Comme il disait cela avec tristesse, avec tendresse et pudeur ! Son accent frémissant pénétrait tout au fond de mon être. J’avais honte de rester si froid, si insensible et glacé dans mon silence, devant cet homme qui m’avait donné plus que tout autre et qui s’humiliait devant moi d’une manière si insensée. Mon âme brûlait de lui dire un mot de consolation, mais ma lèvre tremblante ne m’obéissait pas et ainsi, embarrassé, je me faisais si pitoyablement petit et je me recroquevillais tellement sur mon siège que, presque malgré lui, il chercha à me donner du courage. « Ne reste donc pas assis comme cela, Roland, si atrocement muet… ressaisis-toi donc… est-ce réellement si terrible pour toi ? Est-ce que je t’inspire une si grande honte ?… Maintenant, tout est passé, je t’ai tout dit… prenons au moins bravement congé l’un de l’autre, d’une manière digne, comme il convient à deux hommes, à deux amis. »

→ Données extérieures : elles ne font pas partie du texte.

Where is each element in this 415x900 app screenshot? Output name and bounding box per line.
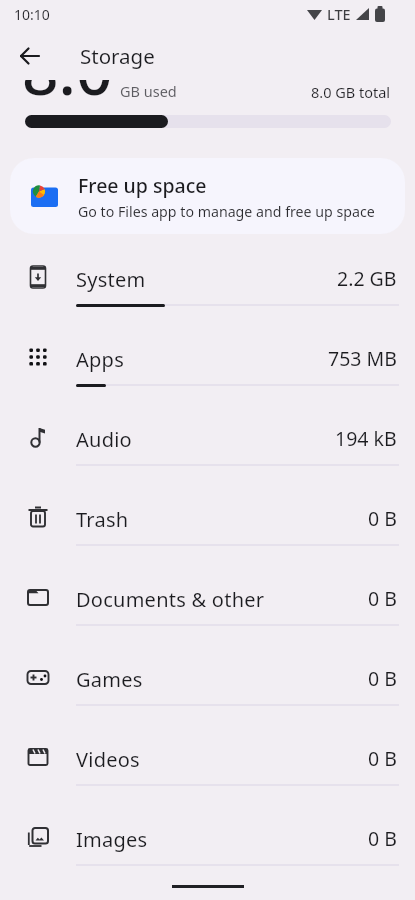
staticText: Images xyxy=(76,826,148,853)
staticText: Videos xyxy=(76,746,140,773)
button[interactable] xyxy=(10,36,50,76)
button[interactable]: Videos xyxy=(0,718,415,798)
staticText: Documents & other xyxy=(76,586,265,613)
staticText: Trash xyxy=(76,506,129,533)
staticText: 8.0 xyxy=(22,80,134,97)
staticText: 0 B xyxy=(368,745,397,772)
button[interactable]: Apps xyxy=(0,318,415,398)
staticText: 753 MB xyxy=(328,345,397,372)
button[interactable]: Free up space xyxy=(10,158,405,234)
staticText: Storage xyxy=(80,42,155,70)
staticText: GB used xyxy=(120,81,177,101)
staticText: System xyxy=(76,266,146,293)
button[interactable]: Documents & other xyxy=(0,558,415,638)
staticText: Free up space xyxy=(78,172,207,199)
staticText: 0 B xyxy=(368,665,397,692)
button[interactable]: Audio xyxy=(0,398,415,478)
staticText: 0 B xyxy=(368,585,397,612)
staticText: 194 kB xyxy=(335,425,397,452)
staticText: Audio xyxy=(76,426,132,453)
staticText: LTE xyxy=(327,4,351,24)
button[interactable]: Images xyxy=(0,798,415,878)
staticText: Games xyxy=(76,666,143,693)
button[interactable]: Trash xyxy=(0,478,415,558)
staticText: 8.0 GB total xyxy=(311,82,391,102)
staticText: 10:10 xyxy=(14,5,50,24)
staticText: Apps xyxy=(76,346,124,373)
staticText: 0 B xyxy=(368,505,397,532)
staticText: Go to Files app to manage and free up sp… xyxy=(78,202,375,221)
button[interactable]: System xyxy=(0,238,415,318)
staticText: 0 B xyxy=(368,825,397,852)
button[interactable]: Games xyxy=(0,638,415,718)
staticText: 2.2 GB xyxy=(337,265,397,292)
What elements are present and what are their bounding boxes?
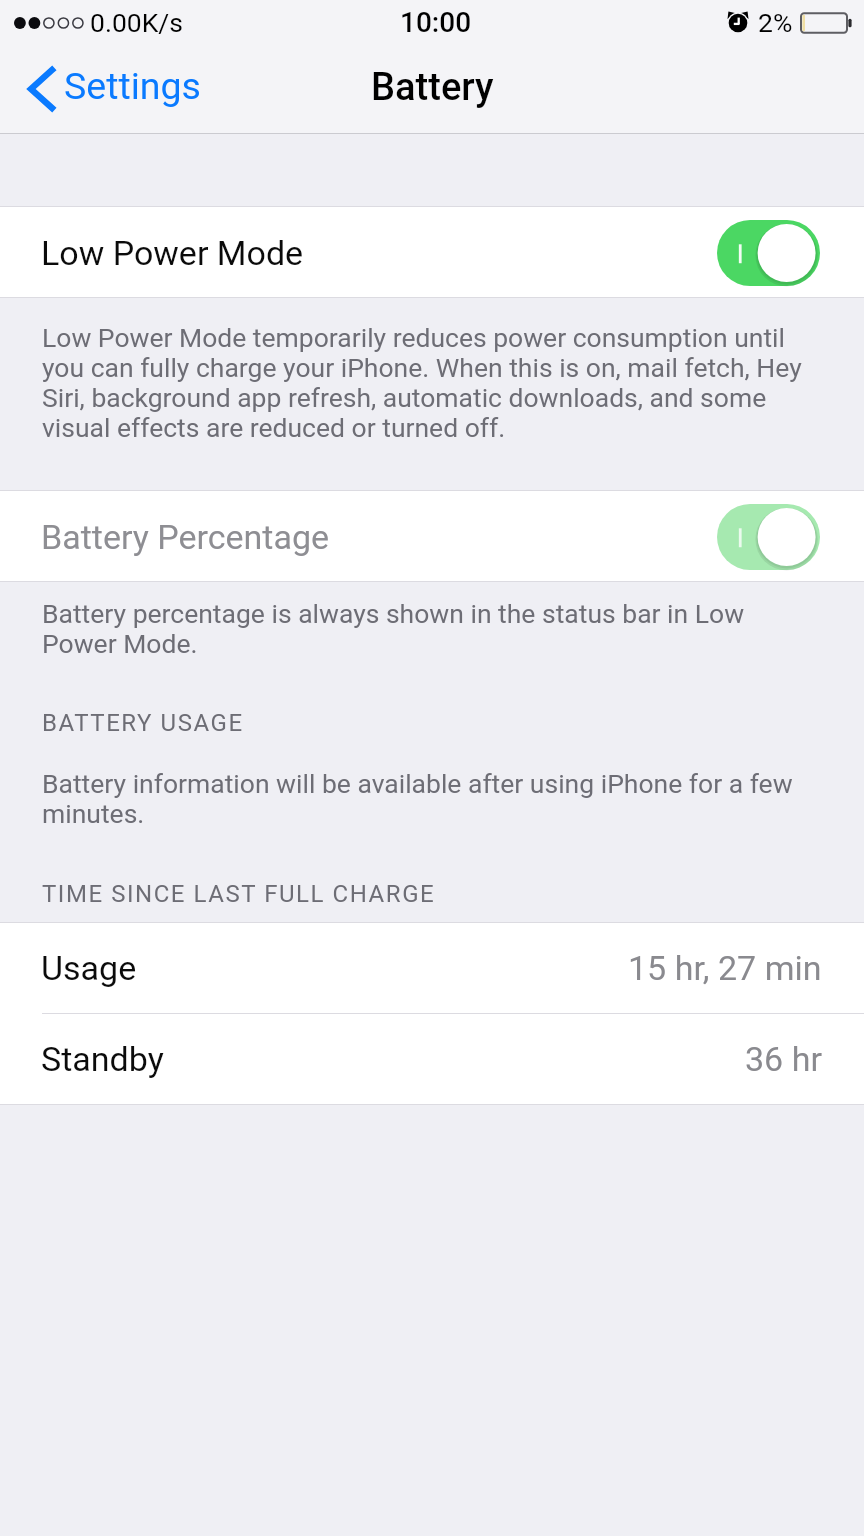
staticText: Battery [371,65,494,110]
button[interactable]: Usage [0,922,864,1013]
button[interactable]: Battery Percentage toggle, on [717,504,820,570]
staticText: 15 hr, 27 min [628,948,822,988]
staticText: Battery information will be available af… [42,768,842,830]
staticText: Usage [41,948,137,988]
staticText: Settings [64,64,201,108]
staticText: BATTERY USAGE [42,709,244,737]
staticText: 36 hr [745,1039,822,1079]
staticText: Standby [41,1039,164,1079]
button[interactable]: Back to Settings [24,44,201,134]
staticText: 10:00 [400,6,472,39]
button[interactable]: Low Power Mode toggle, on [717,220,820,286]
staticText: Low Power Mode temporarily reduces power… [42,322,824,444]
staticText: TIME SINCE LAST FULL CHARGE [42,880,436,908]
button[interactable]: Standby [0,1013,864,1105]
button[interactable]: Battery Percentage [0,491,864,582]
staticText: Battery Percentage [41,517,330,557]
staticText: 0.00K/s [90,7,183,38]
staticText: Battery percentage is always shown in th… [42,598,802,660]
button[interactable]: Low Power Mode [0,207,864,298]
staticText: 2% [758,7,793,38]
staticText: Low Power Mode [41,233,304,273]
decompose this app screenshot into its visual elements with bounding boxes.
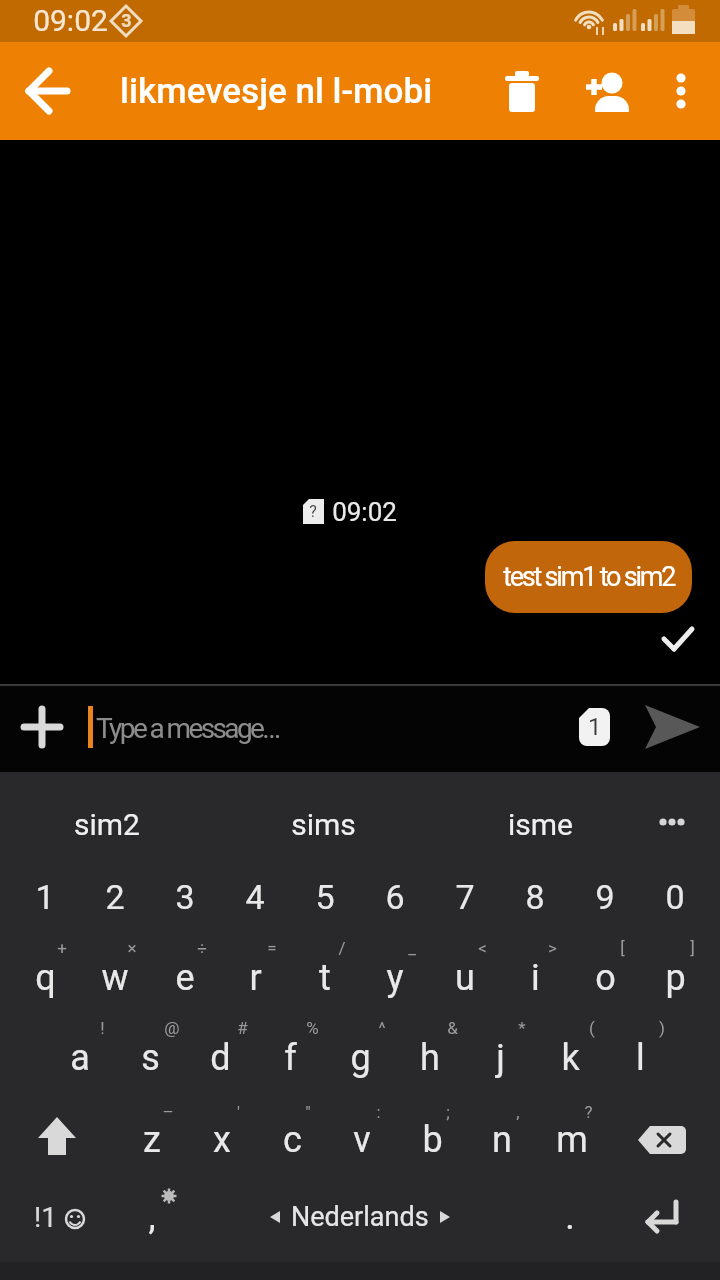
button[interactable]: 9 — [572, 864, 638, 930]
button[interactable]: i — [502, 941, 568, 1015]
button[interactable]: f — [257, 1021, 323, 1095]
button[interactable] — [628, 1112, 698, 1168]
staticText: o — [595, 957, 616, 999]
button[interactable]: h — [397, 1021, 463, 1095]
button[interactable]: q — [12, 941, 78, 1015]
staticText: / — [338, 938, 346, 958]
button[interactable]: d — [187, 1021, 253, 1095]
button[interactable]: Type a message… — [96, 684, 476, 772]
button[interactable]: Nederlands — [220, 1184, 500, 1250]
button[interactable]: 8 — [502, 864, 568, 930]
button[interactable]: 4 — [222, 864, 288, 930]
staticText: @ — [164, 1018, 180, 1038]
staticText: 8 — [525, 877, 545, 917]
staticText: n — [492, 1119, 512, 1161]
button[interactable]: !1 — [5, 1184, 85, 1250]
button[interactable]: 5 — [292, 864, 358, 930]
staticText: ; — [446, 1102, 450, 1122]
button[interactable] — [14, 699, 70, 755]
staticText: , — [516, 1102, 520, 1122]
staticText: z — [143, 1119, 161, 1161]
button[interactable]: isme — [440, 792, 640, 856]
staticText: t — [319, 957, 331, 999]
button[interactable]: n — [469, 1103, 535, 1177]
staticText: ^ — [378, 1018, 386, 1038]
button[interactable]: b — [399, 1103, 465, 1177]
button[interactable]: v — [329, 1103, 395, 1177]
button[interactable] — [628, 1184, 698, 1250]
staticText: : — [376, 1102, 381, 1122]
staticText: Type a message… — [96, 712, 279, 745]
staticText: f — [284, 1037, 297, 1079]
button[interactable]: y — [362, 941, 428, 1015]
staticText: h — [420, 1037, 440, 1079]
button[interactable]: t — [292, 941, 358, 1015]
staticText: i — [531, 957, 540, 999]
staticText: 09:02 — [332, 497, 397, 527]
staticText: ! — [100, 1018, 105, 1038]
button[interactable]: 7 — [432, 864, 498, 930]
button[interactable]: g — [327, 1021, 393, 1095]
button[interactable]: 6 — [362, 864, 428, 930]
staticText: * — [518, 1018, 526, 1038]
button[interactable]: s — [117, 1021, 183, 1095]
staticText: & — [447, 1018, 458, 1038]
button[interactable]: p — [642, 941, 708, 1015]
staticText: × — [127, 938, 137, 958]
staticText: test sim1 to sim2 — [503, 561, 675, 593]
staticText: s — [141, 1037, 160, 1079]
button[interactable]: w — [82, 941, 148, 1015]
button[interactable] — [575, 61, 635, 121]
button[interactable] — [651, 61, 711, 121]
staticText: 1 — [588, 713, 602, 741]
button[interactable]: z — [119, 1103, 185, 1177]
staticText: = — [267, 938, 277, 958]
staticText: ( — [589, 1018, 595, 1038]
staticText: w — [101, 957, 129, 999]
button[interactable] — [18, 61, 78, 121]
button[interactable]: . — [537, 1184, 603, 1250]
staticText: ) — [659, 1018, 665, 1038]
button[interactable]: m — [539, 1103, 605, 1177]
staticText: q — [35, 957, 56, 999]
staticText: e — [175, 957, 195, 999]
button[interactable]: l — [607, 1021, 673, 1095]
staticText: _ — [408, 938, 416, 958]
button[interactable]: k — [537, 1021, 603, 1095]
staticText: isme — [508, 807, 573, 842]
staticText: 6 — [385, 877, 405, 917]
staticText: p — [665, 957, 686, 999]
staticText: k — [561, 1037, 580, 1079]
button[interactable]: x — [189, 1103, 255, 1177]
button[interactable] — [492, 61, 552, 121]
button[interactable]: sim2 — [7, 792, 207, 856]
staticText: j — [496, 1037, 505, 1079]
button[interactable]: 1 — [12, 864, 78, 930]
button[interactable]: 1 — [579, 708, 610, 746]
button[interactable]: u — [432, 941, 498, 1015]
button[interactable]: 0 — [642, 864, 708, 930]
staticText: ÷ — [197, 938, 207, 958]
button[interactable]: c — [259, 1103, 325, 1177]
staticText: 2 — [105, 877, 125, 917]
staticText: g — [350, 1037, 371, 1079]
staticText: 4 — [245, 877, 265, 917]
button[interactable]: j — [467, 1021, 533, 1095]
button[interactable]: o — [572, 941, 638, 1015]
staticText: 0 — [665, 877, 685, 917]
button[interactable]: , — [119, 1184, 185, 1250]
button[interactable] — [22, 1105, 92, 1175]
button[interactable]: 2 — [82, 864, 148, 930]
button[interactable]: a — [47, 1021, 113, 1095]
staticText: 5 — [315, 877, 335, 917]
staticText: sims — [291, 807, 356, 842]
staticText: % — [306, 1018, 319, 1038]
button[interactable]: r — [222, 941, 288, 1015]
button[interactable]: 3 — [152, 864, 218, 930]
staticText: l — [636, 1037, 645, 1079]
button[interactable] — [634, 696, 710, 758]
button[interactable]: test sim1 to sim2 — [485, 541, 692, 613]
button[interactable]: e — [152, 941, 218, 1015]
staticText: x — [213, 1119, 231, 1161]
button[interactable]: sims — [223, 792, 423, 856]
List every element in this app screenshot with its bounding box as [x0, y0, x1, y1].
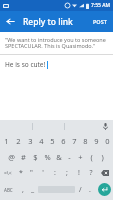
staticText: 4	[39, 136, 44, 146]
button[interactable]: Backspace	[97, 165, 113, 181]
button[interactable]: '	[37, 165, 49, 181]
button[interactable]: Enter	[98, 183, 111, 196]
staticText: 5	[50, 136, 55, 146]
button[interactable]: *	[15, 165, 26, 181]
staticText: 7	[72, 136, 77, 146]
staticText: 2	[16, 136, 21, 146]
button[interactable]: 6	[58, 133, 69, 149]
staticText: 1	[4, 136, 9, 146]
button[interactable]: ,	[17, 181, 28, 198]
button[interactable]: 3	[24, 133, 36, 149]
button[interactable]: 4	[36, 133, 47, 149]
button[interactable]: :	[49, 165, 61, 181]
button[interactable]: =\<	[0, 165, 15, 181]
button[interactable]: 0	[102, 133, 113, 149]
button[interactable]: 9	[91, 133, 102, 149]
staticText: '	[42, 168, 44, 178]
staticText: _	[31, 185, 35, 195]
staticText: ?	[89, 168, 93, 178]
button[interactable]	[33, 120, 65, 133]
button[interactable]: 1	[0, 133, 12, 149]
button[interactable]: (	[86, 149, 97, 165]
staticText: /	[79, 185, 82, 195]
staticText: 7:55 AM	[91, 2, 111, 9]
button[interactable]	[0, 120, 33, 133]
button[interactable]: _	[28, 181, 38, 198]
button[interactable]: /	[75, 181, 85, 198]
staticText: $	[33, 152, 38, 162]
staticText: )	[101, 152, 104, 162]
button[interactable]: Voice input	[97, 120, 113, 133]
button[interactable]: %	[41, 149, 53, 165]
staticText: &	[56, 152, 62, 162]
staticText: !	[78, 168, 80, 178]
button[interactable]: 2	[12, 133, 24, 149]
button[interactable]: -	[64, 149, 75, 165]
button[interactable]: 5	[47, 133, 58, 149]
button[interactable]: &	[53, 149, 64, 165]
staticText: 0	[105, 136, 110, 146]
button[interactable]: 8	[80, 133, 91, 149]
button[interactable]: ;	[61, 165, 73, 181]
staticText: 6	[61, 136, 66, 146]
staticText: POST	[93, 18, 107, 25]
button[interactable]: $	[29, 149, 41, 165]
staticText: He is so cute!	[5, 60, 46, 69]
staticText: .	[89, 185, 91, 195]
button[interactable]: #	[17, 149, 29, 165]
staticText: =\<	[4, 170, 12, 177]
staticText: *	[19, 168, 23, 178]
staticText: @	[8, 152, 15, 162]
button[interactable]: !	[73, 165, 85, 181]
staticText: Reply to link	[23, 16, 73, 28]
button[interactable]: ABC	[0, 181, 17, 198]
button[interactable]: @	[5, 149, 17, 165]
button[interactable]: POST	[87, 11, 113, 32]
staticText: 9	[94, 136, 99, 146]
staticText: (	[90, 152, 93, 162]
button[interactable]: +	[75, 149, 86, 165]
staticText: 3	[28, 136, 33, 146]
staticText: %	[44, 152, 51, 162]
button[interactable]: )	[97, 149, 108, 165]
staticText: ;	[66, 168, 68, 178]
staticText: ,	[22, 185, 24, 195]
staticText: -	[68, 152, 71, 162]
button[interactable]: ?	[85, 165, 97, 181]
button[interactable]: Back	[0, 11, 21, 32]
staticText: "We want to introduce you to someone SPE…	[5, 36, 106, 50]
button[interactable]: 7	[69, 133, 80, 149]
button[interactable]: "	[26, 165, 37, 181]
button[interactable]: .	[85, 181, 95, 198]
staticText: "	[30, 168, 33, 178]
staticText: +	[78, 152, 83, 162]
staticText: #	[21, 152, 26, 162]
staticText: 8	[83, 136, 88, 146]
staticText: ABC	[4, 187, 13, 193]
staticText: :	[54, 168, 56, 178]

Mais je n’étais pas encore maître de moi. Alors il me toucha le bras : « Viens, Roland, assieds-toi à côté de moi… je me trouve mieux depuis que tu sais tout, depuis qu’enfin la clarté règne entre nous… D’abord je craignais toujours que tu ne devines combien tu m’es cher… puis j’ai espéré que tu le sentirais toi-même, simplement pour que cet aveu me fût épargné… mais maintenant c’est fait, maintenant je suis libre, maintenant je puis te parler comme je n’ai jamais parlé à personne d’autre. Car tu m’as été plus cher que quiconque, toutes ces dernières années, je t’ai aimé comme personne… Comme personne, tu as, enfant, éveillé mon être au plus profond… aussi, en guise d’adieu, il faut que je t’en apprenne plus sur mon compte que n’en sait aucun être humain ; j’ai en effet, pendant toutes ces heures senti si nettement ton interrogation muette… toi seul, tu connaîtras toute ma vie. Veux-tu que je te la raconte ? »
Dans mes regards, troublés et émus, il lut un acquiescement.
« Rapproche-toi donc… viens près de moi… je ne puis pas dire ces choses à voix haute. » Je m’inclinai, avec dévotion – c’est le mot. Mais à peine fus-je assis en face de lui, attendant et écoutant, qu’il se leva de nouveau.